In light of the overwhelming election results, and while we wait for QE2, I thought today rather than interpret, analyze and hypothesize about what will happen next, I’d instead talk about selling houses.
A buyer of mine purchases a home subject to selling their current home. This is called a contingent sale – one sale is contingent upon the sale of another. Years ago this was a pretty common practice. But it’s generally a method used in a down market. When the market was strong, no one believed someone else’s home would sell faster than their own; so contingent sales became far and few between. However in today’s market, we find the contingent sale is once again an attractive option. This is especially true when the replacement property or second leg in the chain, is a larger, more expensive home, or perhaps one which for some reason, has been languishing on the market, as was the case for my client.
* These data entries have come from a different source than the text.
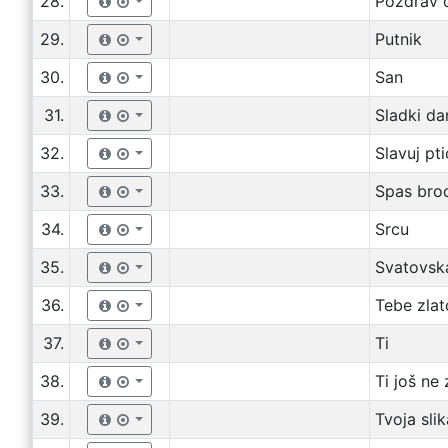
28.
Pozdrav 
29.
Putnik
30.
San
31.
Sladki da
32.
Slavuj pt
33.
Spas bro
34.
Srcu
35.
Svatovsk
36.
Tebe zlat
37.
Ti
38.
Ti još ne
39.
Tvoja slik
We found a home that had been on the market for more than 180 days, made an offer, negotiated and opened escrow. We reduced the price of our home and at the midnight hour – literally the 30th day of a 30 day contingency – received and accepted an offer. We naturally had to take less than we wanted, but time was running out, and my clients really wanted the home they had purchased. Now here’s where it gets interesting. We had purchased originally agreeing to a 45 day closing. Yet here we were, 30 days in and we have only now sold our home. We had done an inspection right away, and my client had provided their lender with all the appropriate paperwork, but that was pretty much it. After all, we hadn’t sold, and despite early price reductions, had no buyer on the horizon. During a standard sale in California, a purchaser has 17 days with which to conduct investigations, inspections, get an appraisal and obtain their final loan approval. At the end of the 17 days, the buyer is supposed to sign off and put their “money on the table”. It’s a contract clearly favoring the buyer since the seller has to take their home of the market for those 17 days and the buyer can cancel should they find something during their investigations they disapprove of or if they can’t qualify for a loan. Since we were buying with a home sale contingency for 30 days, we let the 17 days pass without completing the process. The seller subsequently sends a notice to perform, demanding my client sign off on their contingencies – a request that went unheeded. This response afforded the seller the opportunity to cancel the transaction should they so choose, something the buyer felt entirely reasonable. The seller elected to let sleeping dogs lie, even though they were frustrated with our lack of response. Suddenly however, we’ve sold and now we need to extend the original closing date so that the two escrows in the chain can close concurrently – my client gets his money from the sale of his home and subsequently uses that to purchase his new home. Terrific, it takes a little longer but everyone wins, only the seller of home #1 decides he will grant the extension but only if my client compensates him for the costs of the extension. Those costs being his mortgage taxes and insurance the difference between the original agreed to escrow period and the new closing date that’s tied to the sale of the second leg of the transaction.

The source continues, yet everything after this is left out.